City to hold public forums on future of Roosevelt Boulevard
A series of public forums this month will introduce the “Route for Change” program and include several interactive stations to obtain information from residents who live and work along Roosevelt Boulevard. Each planned forum will be two hours and will take place in five different locations along the Boulevard in an effort to expand public access, starting April 14th and finishing the following week on April 21st.
The program is designed to create more of an “inviting corridor” that will be safer and more reliable for all users including residents, pedestrians, and transit riders. Route for Change is funded by a $2.5 million USDOT TIGER planning grant, with additional contributions by the City of Philadelphia, SEPTA, and the Pennsylvania Department of Transportation.
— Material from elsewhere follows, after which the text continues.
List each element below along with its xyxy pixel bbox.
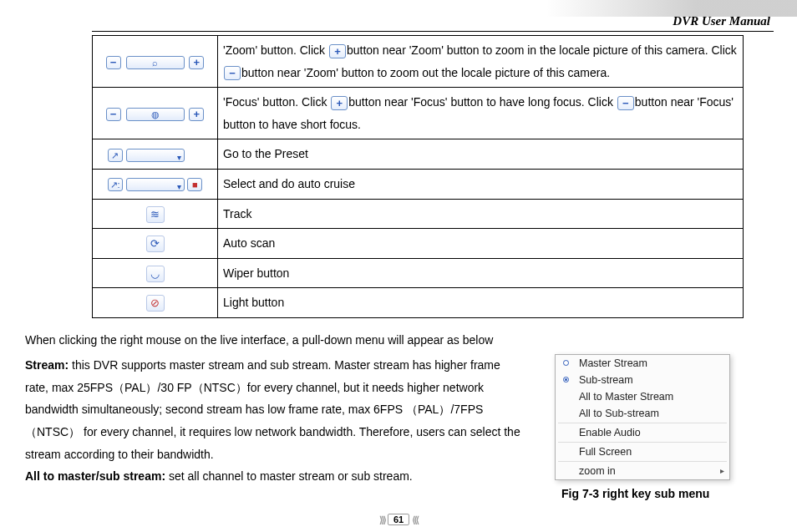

“We are encouraging residents and commuters along the Boulevard to join our team of professional planners and engineers at these five public forums to talk about situations faced while traveling along the Boulevard,” Deputy Managing Director for Transportation and Infrastructure Systems Clarena Tolson, said in a statement. “Public input from those who work, live, and travel the corridor daily will inform how we transform the Boulevard into a safer, more inviting roadway, today and into the future.”
One of the main goals of the program is reducing the amount of vehicle crashes along the corridor. In 2008, former Philadelphia Mayor Michael Nutter outlined a similar plan for the roadway that included safety advertisements on billboards, posters and SEPTA buses, newspapers and on radio.
In a story by the Philadelphia Inquirer, Nutter had described the boulevard as being “one of the most hazardous roads in America.”
“Roosevelt Boulevard is one of very few highways of its kind in the United States essentially a limited access highway functioning as an urban street in a densely populated area. While actions have been taken to make the Boulevard safer despite its physical characteristics, crashes still occur and public safety concerns exist," PennDOT District 6 Executive Kenneth McClain said.
PennDOT is committed, McClain added, to partnering with the City of Philadelphia and SEPTA to identify early action and long-term improvements that will make the Boulevard safer for everyone.
According to Angie Dixon, route for change program manager, more than 3,000 reported crashes in the past five years have resulted in a number of serious injuries for both the driver and pedestrian.